(Entries taken from a collection)
◇ ◇ ◇ ◇ ◇

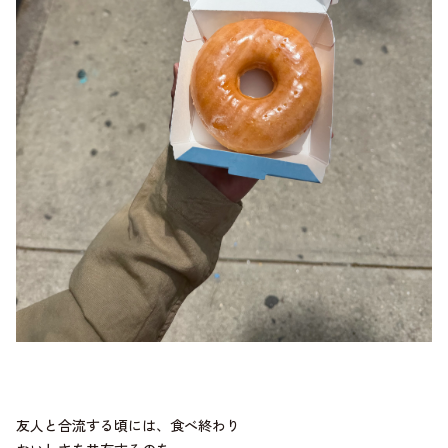
友人と合流する頃には、食べ終わり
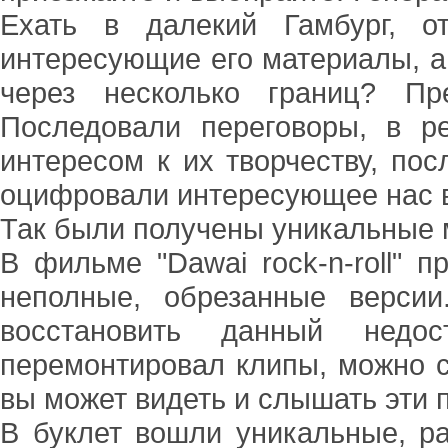
Ехать в далекий Гамбург, о
интересующие его материалы, а
через несколько границ? Пр
Последовали переговоры, в р
интересом к их творчеству, по
оцифровали интересующее нас 
Так были получены уникальные м
В фильме "Dawai rock-n-roll" п
неполные, обрезанные верси
восстановить данный недо
перемонтировал клипы, можно ск
вы может видеть и слышать эти 
В буклет вошли уникальные, р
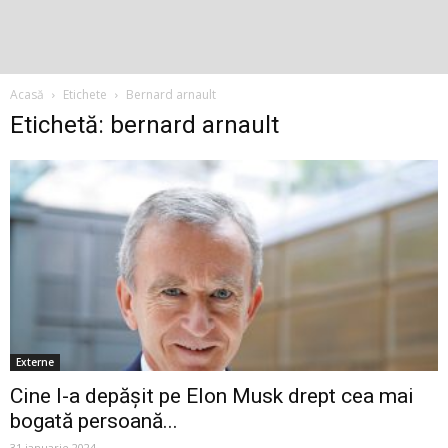
Acasă
Etichete
Bernard arnault
Etichetă: bernard arnault
Externe
Cine l-a depășit pe Elon Musk drept cea mai
bogată persoană...
31 ianuarie 2024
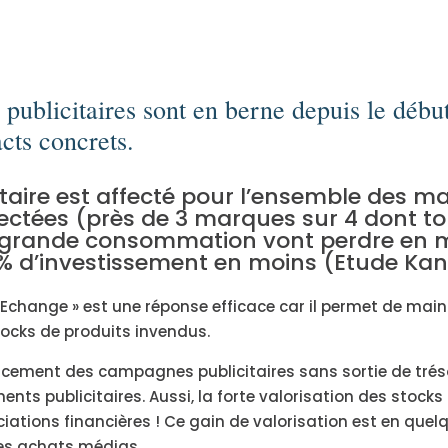
 publicitaires sont en berne depuis le début
cts concrets.
itaire est affecté pour l’ensemble des ma
fectées (près de 3 marques sur 4 dont to
 grande consommation vont perdre en 
% d’investissement en moins (Etude Kant
ll Echange » est une réponse efficace car il permet de mai
tocks de produits invendus.
cement des campagnes publicitaires sans sortie de tréso
ments publicitaires. Aussi, la forte valorisation des stock
iations financières ! Ce gain de valorisation est en quel
des achats médias.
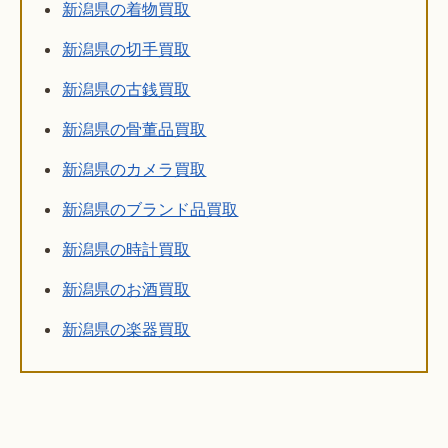
新潟県の着物買取
新潟県の切手買取
新潟県の古銭買取
新潟県の骨董品買取
新潟県のカメラ買取
新潟県のブランド品買取
新潟県の時計買取
新潟県のお酒買取
新潟県の楽器買取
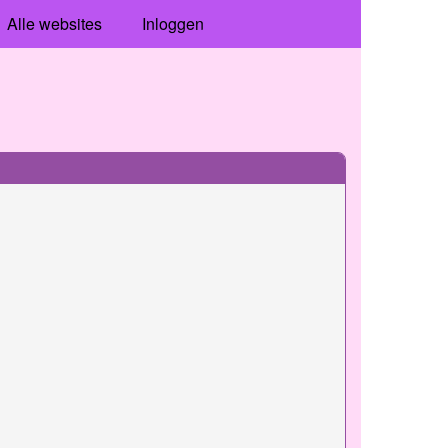
Alle websites
Inloggen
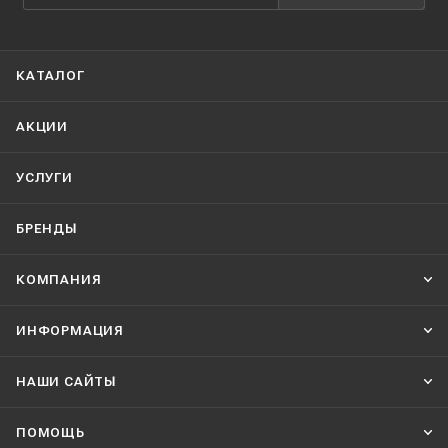
КАТАЛОГ
АКЦИИ
УСЛУГИ
БРЕНДЫ
КОМПАНИЯ
ИНФОРМАЦИЯ
НАШИ CАЙТЫ
ПОМОЩЬ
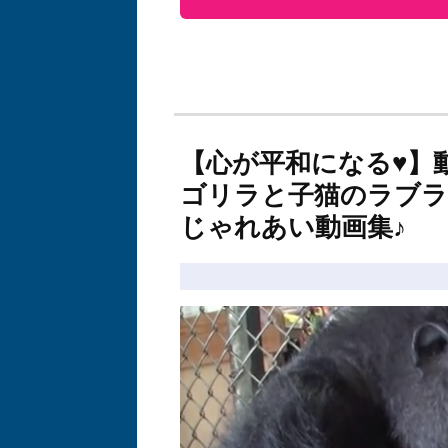
【心が平和になる♥】
ゴリラと子猫のラブラ
じゃれあい動画集♪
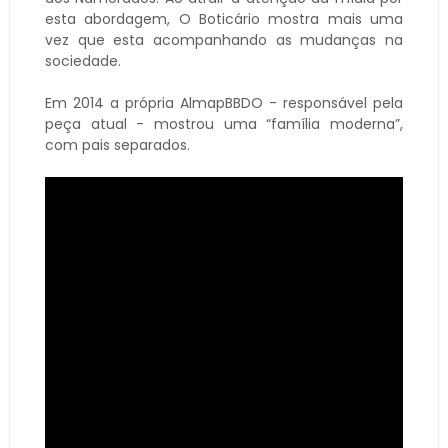
esta abordagem, O Boticário mostra mais uma
vez que esta acompanhando as mudanças na
sociedade.
Em 2014 a própria AlmapBBDO - responsável pela
peça atual - mostrou uma “família moderna”,
com pais separados.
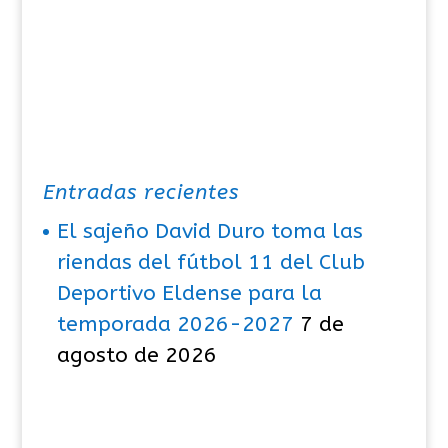
a
s
Entradas recientes
El sajeño David Duro toma las
riendas del fútbol 11 del Club
Deportivo Eldense para la
temporada 2026-2027
7 de
agosto de 2026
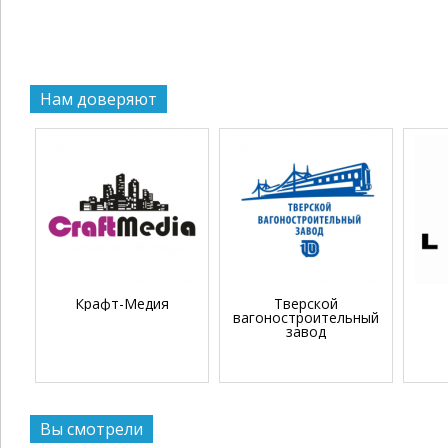
Нам доверяют
Крафт-Медия
Тверской
вагоностроительный
завод
Вы смотрели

◇ ◇ ◇ ◇ ◇

WHAT TO WORK ON:
A complete and exact copy of the records is required. Exclude the pictures.

RESULT OF THIS EXERCISE:
友人と合流する頃には、食べ終わり
Ехать в далекий Гамбург, о
интересующие его материалы, а
через несколько границ? Пр
Последовали переговоры, в р
интересом к их творчеству, по
оцифровали интересующее нас 
Так были получены уникальные м
В фильме "Dawai rock-n-roll" п
неполные, обрезанные верси
восстановить данный недо
перемонтировал клипы, можно ск
вы может видеть и слышать эти 
В буклет вошли уникальные, р
Acasă
Etichete
Bernard arnault
Etichetă: bernard arnault
Externe
Cine l-a depășit pe Elon Musk drept cea mai
bogată persoană...
31 ianuarie 2024
 publicitaires sont en berne depuis le début
cts concrets.
itaire est affecté pour l’ensemble des ma
fectées (près de 3 marques sur 4 dont to
 grande consommation vont perdre en 
% d’investissement en moins (Etude Kant
ll Echange » est une réponse efficace car il permet de mai
tocks de produits invendus.
cement des campagnes publicitaires sans sortie de tréso
ments publicitaires. Aussi, la forte valorisation des stock
iations financières ! Ce gain de valorisation est en quel
des achats médias.
新潟県の着物買取
新潟県の切手買取
新潟県の古銭買取
新潟県の骨董品買取
新潟県のカメラ買取
新潟県のブランド品買取
新潟県の時計買取
新潟県のお酒買取
新潟県の楽器買取
Alle websites
Inloggen
КАТАЛОГ
АКЦИИ
УСЛУГИ
БРЕНДЫ
КОМПАНИЯ
ИНФОРМАЦИЯ
НАШИ CАЙТЫ
ПОМОЩЬ
【心が平和になる♥】
ゴリラと子猫のラブラ
じゃれあい動画集♪
esta abordagem, O Boticário mostra mais uma
vez que esta acompanhando as mudanças na
sociedade.
Em 2014 a própria AlmapBBDO - responsável pela
peça atual - mostrou uma “família moderna”,
com pais separados.
a
s
Entradas recientes
El sajeño David Duro toma las
riendas del fútbol 11 del Club
Deportivo Eldense para la
temporada 2026-2027
7 de
agosto de 2026
Нам доверяют
Крафт-Медия
Тверской
вагоностроительный
завод
Вы смотрели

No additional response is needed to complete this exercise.